Neural-Explorations is a personal sandbox for experimenting with neural networks and understanding how modern deep learning systems work from the ground up. This repository focuses on building neural network components from scratch, exploring automatic differentiation, and gradually extending toward more advanced abstractions such as tensors and multilayer perceptrons.
This repository includes a custom implementation of Micrograd, inspired by Andrej Karpathy’s Micrograd project. The original idea has been extended with additional functionality, cleaner abstractions, and support for more complex use cases.
At its core, Micrograd enables automatic differentiation on scalar values by building a computation graph and applying reverse-mode autodiff (backpropagation).
- Extended scalar-based autograd engine
- Introduced TensorEngine that supports creation of tensors similar to pytorch
- Support for building multi-layer perceptrons (MLPs)
- Visualization of computation graphs
Below is a simple example demonstrating how scalar values are wrapped inside Value objects, combined through mathematical operations, and differentiated automatically using backpropagation.
from Micrograd.engine import Value
from Micrograd.utils import draw_graph
a = Value(2.0)
b = Value(3.0)
c = a + b
d = c + 4
e = d / c
e.backward()
draw_graph(e)This builds a computation graph dynamically and computes gradients for all intermediate values once .backward() is called.
Using the scalar-based engine, a simple feedforward neural network can be constructed and trained.
from Micrograd.nn import MLP, mse_loss
from Micrograd.nn import Optimizer
layers = [2, 1]
inputs = [2.0, 3.0]
targets = [1.0]
# model initialization
my_model = MLP(layers)
optimizer = Optimizer(my_model.parameters(), lr=0.01)
# forward pass
output = my_model(inputs)
print(f'model_output: {output}')
optimizer.zero_grad()
loss = mse_loss(output, targets)
print(f'model_loss: {loss.data}')
# backward pass of loss
loss.backward()
my_model.print_grad()An example comparing the model output, loss, and gradients with the PyTorch implementation can be found here:
pytorch_micrograd_mlp_comparision.py
Beyond scalar values, this project introduces a Tensor Engine, enabling operations on multidimensional arrays similar to PyTorch tensors.
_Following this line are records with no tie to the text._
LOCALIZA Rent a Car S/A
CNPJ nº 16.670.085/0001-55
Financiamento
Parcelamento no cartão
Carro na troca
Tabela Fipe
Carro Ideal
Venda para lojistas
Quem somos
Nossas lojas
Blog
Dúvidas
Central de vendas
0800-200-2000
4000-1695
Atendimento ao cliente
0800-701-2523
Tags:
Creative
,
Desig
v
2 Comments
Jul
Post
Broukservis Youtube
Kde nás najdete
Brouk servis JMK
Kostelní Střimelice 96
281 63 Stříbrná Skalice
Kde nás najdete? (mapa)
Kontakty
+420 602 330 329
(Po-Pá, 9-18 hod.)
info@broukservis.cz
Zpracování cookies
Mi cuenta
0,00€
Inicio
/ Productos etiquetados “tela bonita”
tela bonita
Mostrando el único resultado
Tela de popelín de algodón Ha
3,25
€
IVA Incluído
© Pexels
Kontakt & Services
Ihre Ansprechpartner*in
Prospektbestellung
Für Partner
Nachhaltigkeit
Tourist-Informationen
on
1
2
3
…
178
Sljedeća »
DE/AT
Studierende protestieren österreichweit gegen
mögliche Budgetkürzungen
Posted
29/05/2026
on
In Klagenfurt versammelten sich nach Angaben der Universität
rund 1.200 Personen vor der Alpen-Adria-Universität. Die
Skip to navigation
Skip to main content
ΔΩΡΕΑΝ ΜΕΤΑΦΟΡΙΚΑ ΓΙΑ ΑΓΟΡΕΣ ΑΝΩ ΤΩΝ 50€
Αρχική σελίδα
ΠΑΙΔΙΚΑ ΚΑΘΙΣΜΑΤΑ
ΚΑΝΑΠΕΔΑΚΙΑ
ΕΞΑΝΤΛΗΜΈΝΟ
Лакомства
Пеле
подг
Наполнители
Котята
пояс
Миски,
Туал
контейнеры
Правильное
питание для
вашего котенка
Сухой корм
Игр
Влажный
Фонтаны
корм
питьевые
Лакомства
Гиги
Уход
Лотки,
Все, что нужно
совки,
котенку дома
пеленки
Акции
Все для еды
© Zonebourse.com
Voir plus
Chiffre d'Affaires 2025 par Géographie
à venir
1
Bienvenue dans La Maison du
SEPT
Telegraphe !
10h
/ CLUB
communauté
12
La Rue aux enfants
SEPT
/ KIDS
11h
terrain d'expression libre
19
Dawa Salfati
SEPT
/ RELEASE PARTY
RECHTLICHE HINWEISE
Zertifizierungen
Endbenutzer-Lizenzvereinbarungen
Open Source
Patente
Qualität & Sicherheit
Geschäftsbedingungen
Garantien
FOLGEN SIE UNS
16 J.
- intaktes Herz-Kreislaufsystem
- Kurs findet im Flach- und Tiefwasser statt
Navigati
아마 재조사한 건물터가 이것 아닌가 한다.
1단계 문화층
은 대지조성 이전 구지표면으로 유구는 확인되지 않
This significantly enhances flexibility and allows construction of more realistic neural networks.
A quick start to tensors using micrograd tensor-engine
from Micrograd.tensor_engine import Tensor
a = Tensor((1, 2))
b = Tensor((1, 2))
c = a + b
print(f'c = {c}')
c.backward()
print(f'a.grad = {a.grad}')
print(f'b.grad = {b.grad}')
print(f'c.grad = {c.grad}')An example showing how to construct and train an MLP using tensor-based operations:
from Micrograd.nn_with_tensors import TensorEngineMLP, TensorEngineOptimizer
from Micrograd.tensor_utils import value_tensor
from Micrograd.utils import format_tensor
input_tensor = value_tensor(1.0, (1, 2))
target_tensor = value_tensor(0.0, (1, 1))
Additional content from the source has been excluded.